If Use current map extent is checked, only the features that are visible within the current map extent will be analyzed. If it's not checked, all input features in the input layer will be analyzed, even if they are outside the current map extent.
Limitations
Inputs must be time-enabled features of type instant. Any features that do not have time will not be included in the output.
How Detect Incidents works
The following describes how the Detect Incidents tool works:
Calculations
Features are sequentially ordered in time by track. Starting from the first feature, the start condition is evaluated until it is true. Once a feature meets the start condition, the next features are evaluated until the start condition is false (if no end condition is specified) or until the end condition is true (if an end condition is true). Once that condition is met, the incident ends, and the process starts over. There may be multiple incident segments in an individual track. For example, with a track with values of [10, 20, 30, 40, 50, 10, 20, 30, 40, 50, 10, 20] and a start condition of $feature["values"] > 20, there would be two segments of incidents: [10: null, 20: null, 30: Started, 40: OnGoing, 50: OnGoing, 10: Ended, 20: null, 30: Started, 40: OnGoing, 50: OnGoing, 10: Ended, 20: null].
The duration of an incident is calculated in milliseconds as the time of the feature minus the start of an incident. The duration is only calculated if the feature has a status of Started, OnGoing, and Ended. The duration for a feature with the status of Started is always 0.

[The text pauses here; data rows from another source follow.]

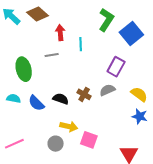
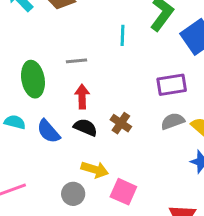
red arrow: (60, 33) -> (82, 97), moved
cyan line: (81, 44) -> (122, 35), moved
purple rectangle: (116, 67) -> (172, 85), turned 48
gray semicircle: (107, 90) -> (173, 121), moved

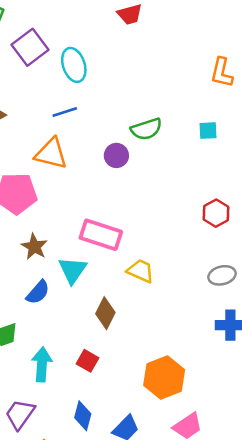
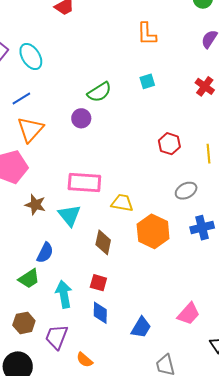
blue line: (65, 112) -> (21, 99), moved
orange triangle: (51, 154) -> (30, 129), turned -48
blue semicircle: (38, 292) -> (45, 253), moved
orange hexagon: (164, 377) -> (153, 231), moved
blue diamond: (83, 416) -> (100, 313), moved

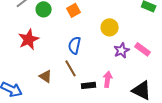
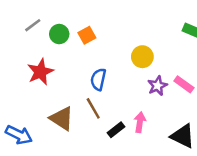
orange square: (74, 10) -> (87, 35), moved
brown triangle: (46, 76) -> (62, 118), size x1.5
black rectangle: (89, 85) -> (116, 130), turned -32

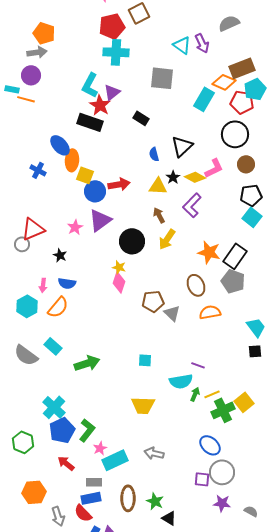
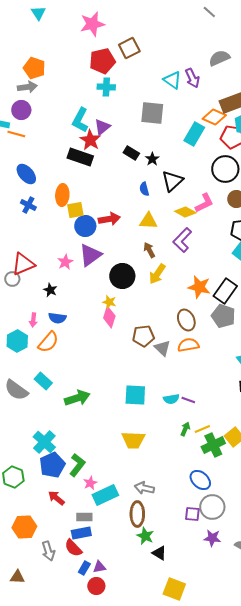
cyan cross: (116, 52) -> (106, 87), size x0.7
blue ellipse: (60, 145) -> (26, 174), moved
yellow square: (85, 175) -> (75, 210), turned -30
black star: (173, 177) -> (152, 159), moved
orange semicircle: (210, 312) -> (188, 345), moved
cyan square: (145, 360) -> (135, 395), size x1.6
cyan semicircle: (181, 381) -> (171, 399), moved, size x0.7
brown ellipse: (128, 498) -> (137, 514), moved

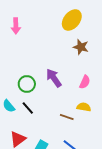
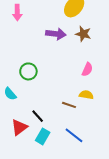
purple arrow: (54, 78) -> (56, 34), moved, turned 132
black line: (28, 108) -> (38, 116), moved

ArcGIS API for Python example
The Detect Incidents tool is available through ArcGIS API for Python.
This example finds when and where snowplows were moving slower than 10 miles per hour by calculating the mean of a moving window of five speed values.

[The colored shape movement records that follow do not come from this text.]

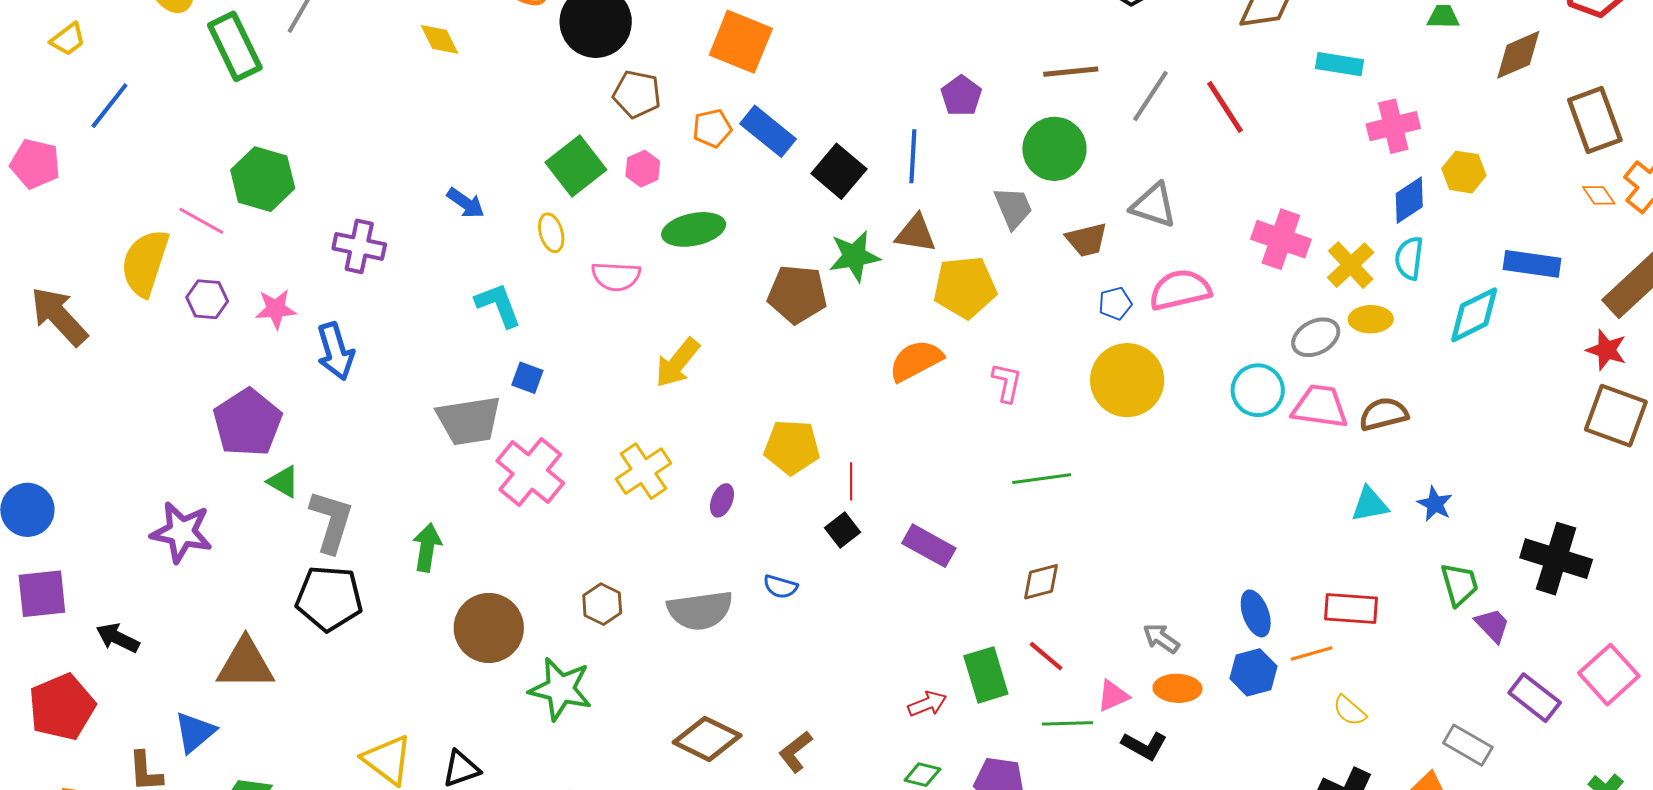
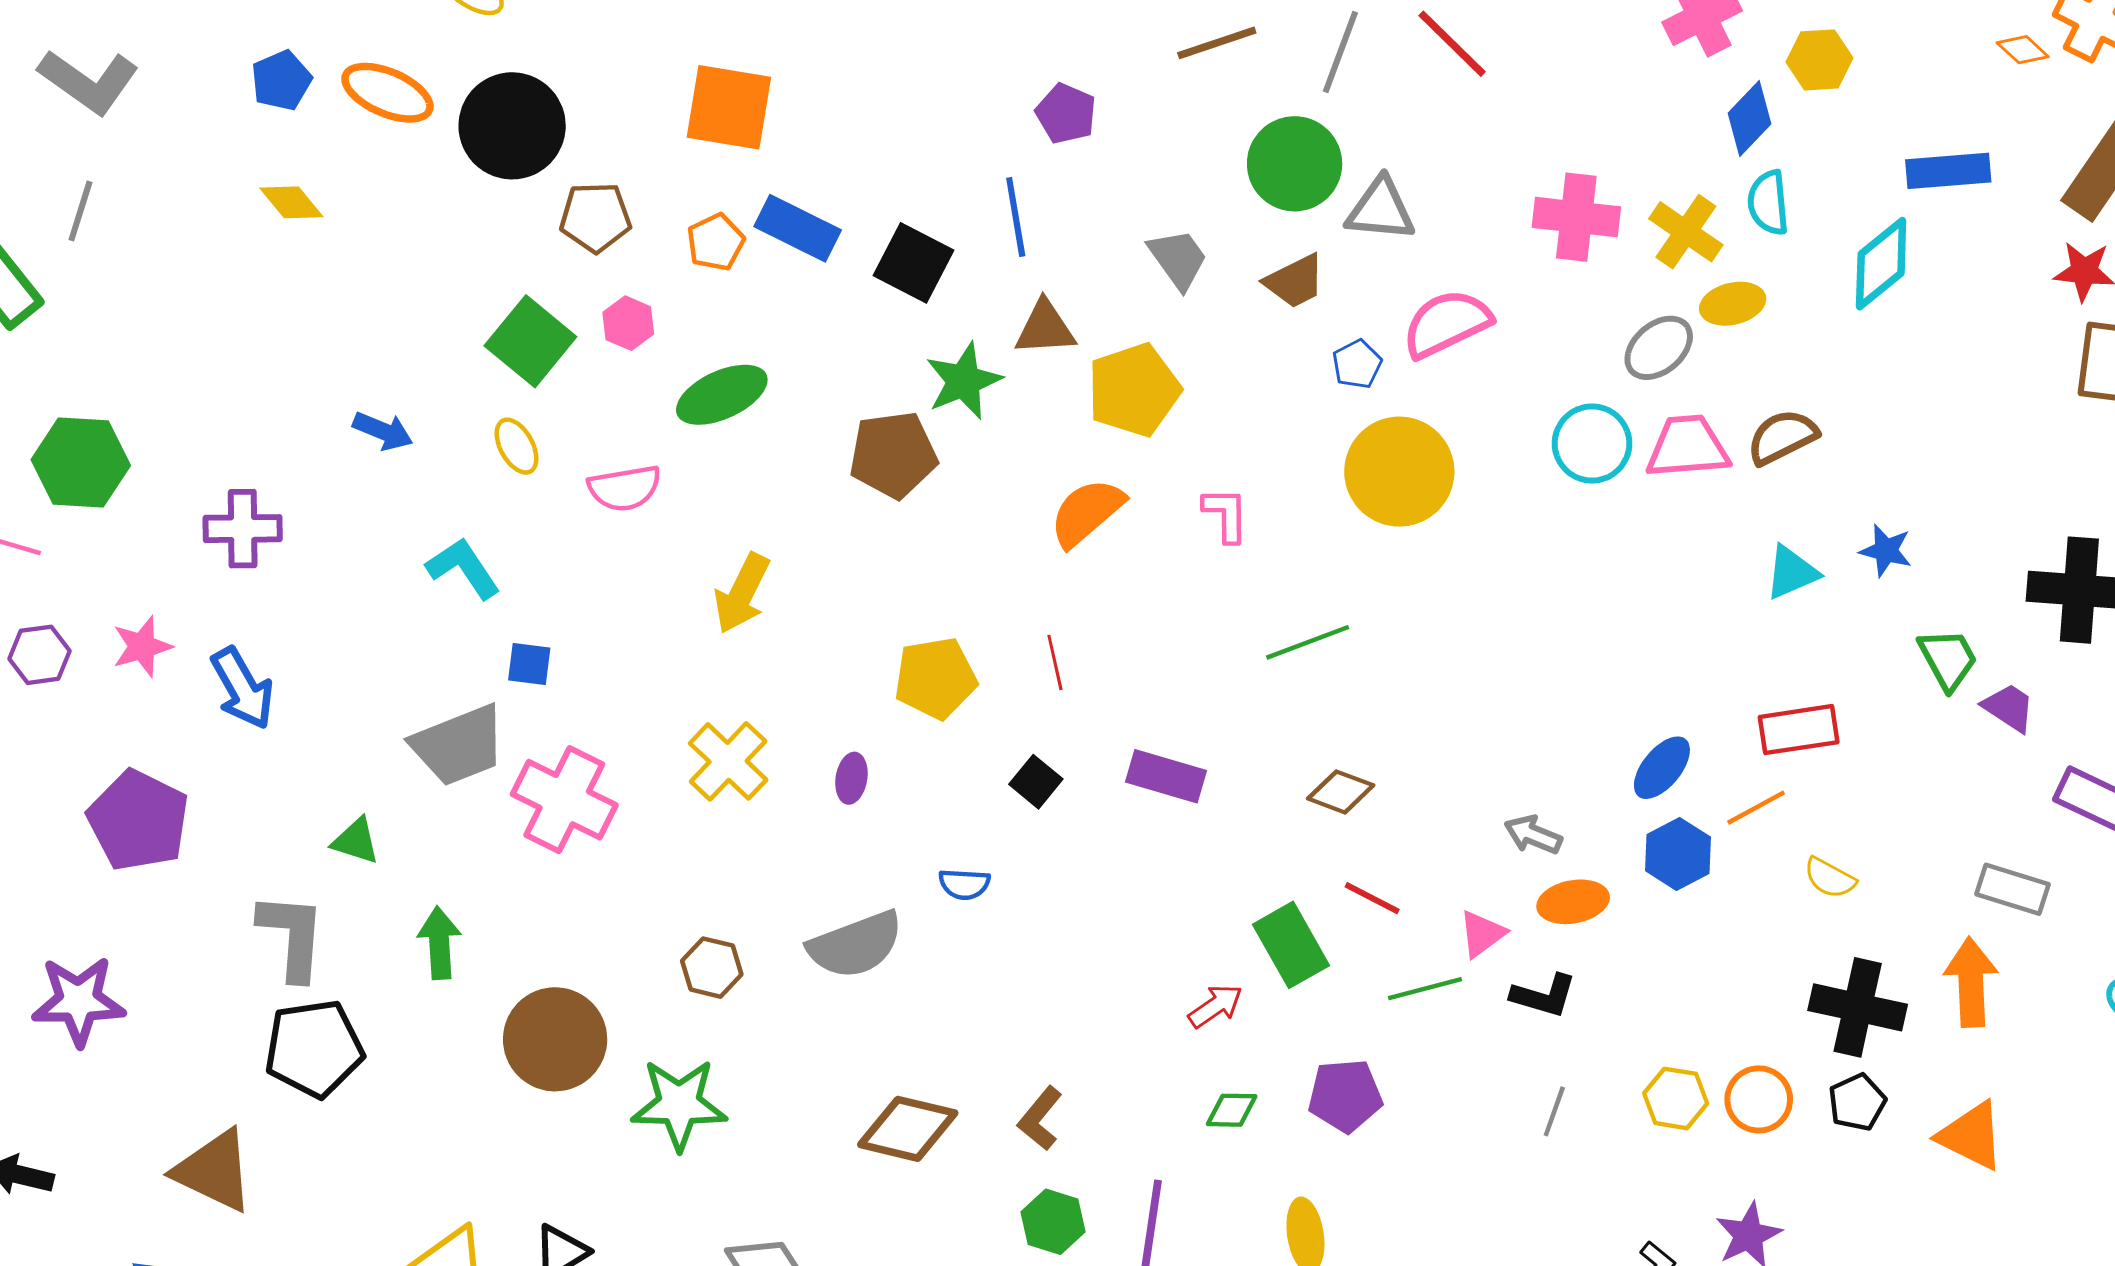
green circle: (1054, 149) -> (1295, 164), moved
red line: (851, 481) -> (1055, 662), moved
green triangle: (283, 482) -> (356, 841), moved
brown diamond: (1041, 582) -> (1341, 792), turned 48
blue ellipse: (1256, 613) -> (1662, 768), turned 72
brown triangle: (245, 664) -> (214, 1171), turned 38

# Import the required ArcGIS API for Python modules
import arcgis
from arcgis.gis import GIS
from arcgis.geoanalytics import find_locations
# Connect to your ArcGIS Enterprise portal and confirm that GeoAnalytics is supported
portal = GIS("https://myportal.domain.com/portal", "gis_publisher", "my_password", verify_cert=False)

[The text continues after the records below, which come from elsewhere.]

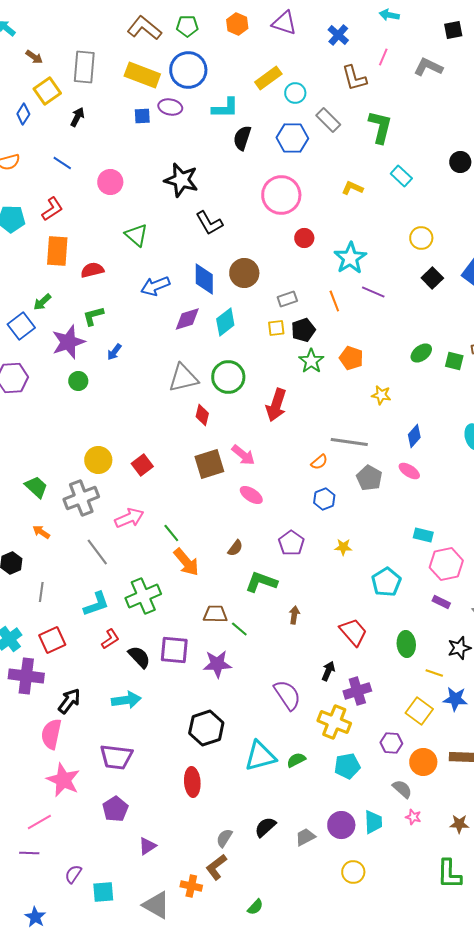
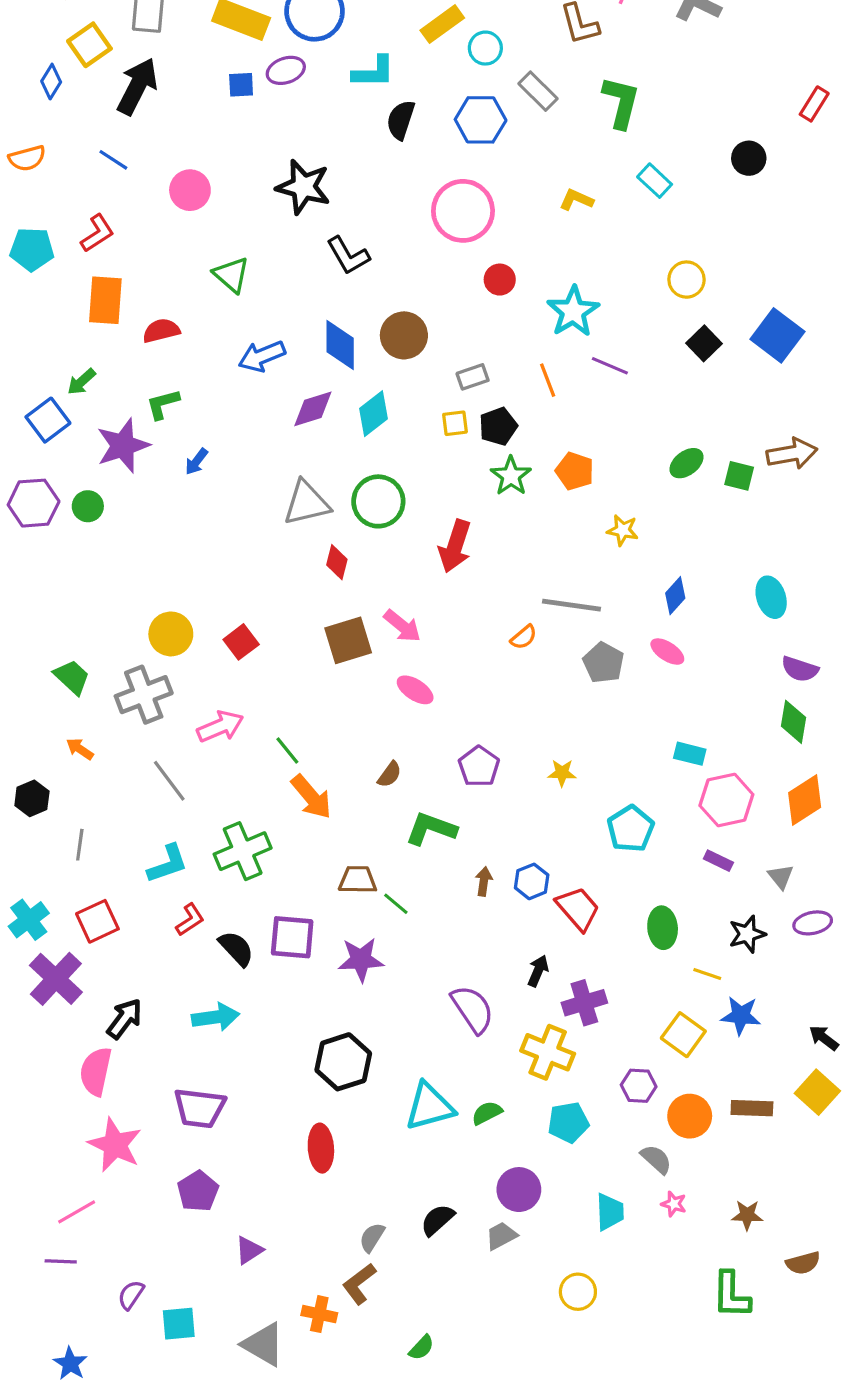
purple ellipse: (170, 107) -> (286, 70), turned -30
black arrow: (77, 117) -> (137, 86), size x1.8
green circle: (78, 381) -> (88, 506), moved
blue hexagon: (324, 499) -> (532, 881), moved
purple cross: (26, 676) -> (56, 979), turned 36
purple circle: (341, 825) -> (519, 1190), moved

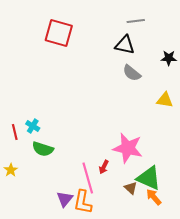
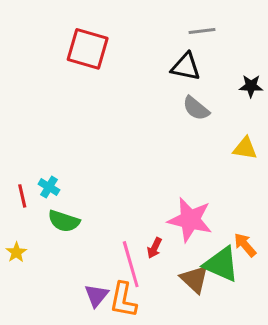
brown triangle: (131, 188) -> (195, 279), size x1.5
orange arrow: (154, 197) -> (245, 245), moved

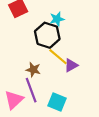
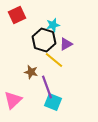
purple triangle: (71, 65) -> (66, 44), moved
purple line: (31, 90) -> (47, 87), moved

if not portal.geoanalytics.is_supported():
print("Quitting, GeoAnalytics is not supported")
exit(1)
# Find the big data file share dataset you'll use for analysis
search_result = portal.content.search("", "Big Data File Share")
# Look through the search results for a big data file share with the matching name
bdfs_search = next(x for x in search_result if x.title == "bigDataFileShares_VehicleData")
# Look through the big data file share for snowplow track data
snowplows = next(x for x in bdfs_search.layers if x.properties.name == "Snowplow_tracks")
# Set the tool environment settings
arcgis.env.verbose = True
arcgis.env.defaultAggregations = True
# Run the Detect Incidents tool
output = find_locations.detect_incidents(input_layer = snowplows,
track_fields = "plowID, dayOfYear",
start_condition_expression = "Mean($track.field["speed"].window(-5, 0)) < 10",
output_name = "Snow_Plow_Incidents")
# Visualize the tool results if you are running Python in a Jupyter Notebook
processed_map = portal.map('Fairbanks, AK', 10)
processed_map.add_layer(output)
processed_map
Similar tools
Use Detect Incidents to find features that are incidents. Other tools may be useful in solving similar but slightly different problems.
Map Viewer Classic analysis tools
To reconstruct time-enabled features into tracks, use the Reconstruct Tracks tool.
To calculate values of a field, use the Calculate Field tool.
ArcGIS Desktop analysis tools
The Reconstruct Tracks tool is also available in ArcGIS Pro.
The Calculate Field tool is also available in ArcGIS Pro.
The Detect Incidents tool is available in ArcGIS Pro.
To run this tool from ArcGIS Pro, your active portal must be Enterprise 10.6 or later. You must sign in using an account that has privileges to perform GeoAnalytics Feature Analysis.